Tally the lines in these records that hold the string "армійський", and reply with the number alone.
------------------------------------------------
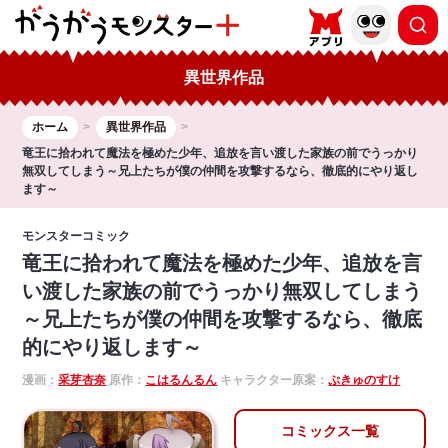
異世界作品
ホーム
異世界作品
竜王に拾われて魔法を極めた少年、追放を言い渡した家族の前でうっかり
無双してしまう～兄上たちが僕の仲間を攻撃するなら、徹底的にやり返し
ます～
モンスターコミック
竜王に拾われて魔法を極めた少年、追放を言
い渡した家族の前でうっかり無双してしまう
～兄上たちが僕の仲間を攻撃するなら、徹底
的にやり返します～
漫画：
采芽杏奈
原作：
こはるんるん
キャラクター原案：
ぷきゅのすけ
コミックス一覧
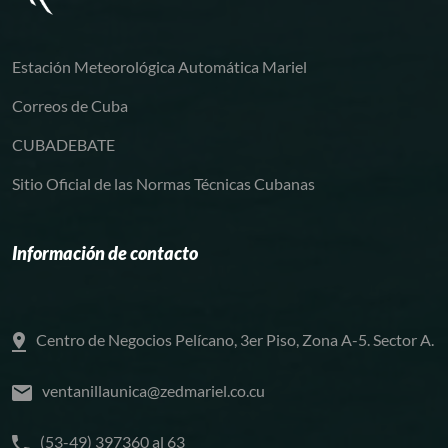
Estación Meteorológica Automática Mariel
Correos de Cuba
CUBADEBATE
Sitio Oficial de las Normas Técnicas Cubanas
Información de contacto
Centro de Negocios Pelícano, 3er Piso, Zona A-5. Sector A.
ventanillaunica@zedmariel.co.cu
(53-49) 397360 al 63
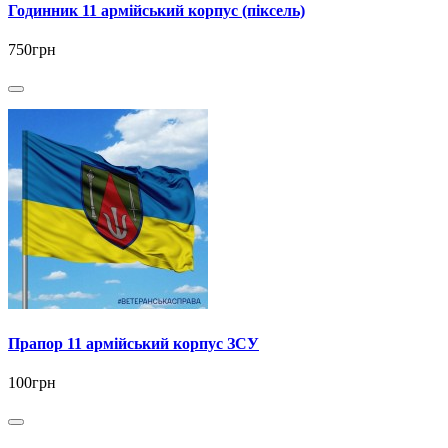
Годинник 11 армійський корпус (піксель)
750грн
Прапор 11 армійський корпус ЗСУ
100грн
------------------------------------------------
● **EXERCISE SOLUTION**: 2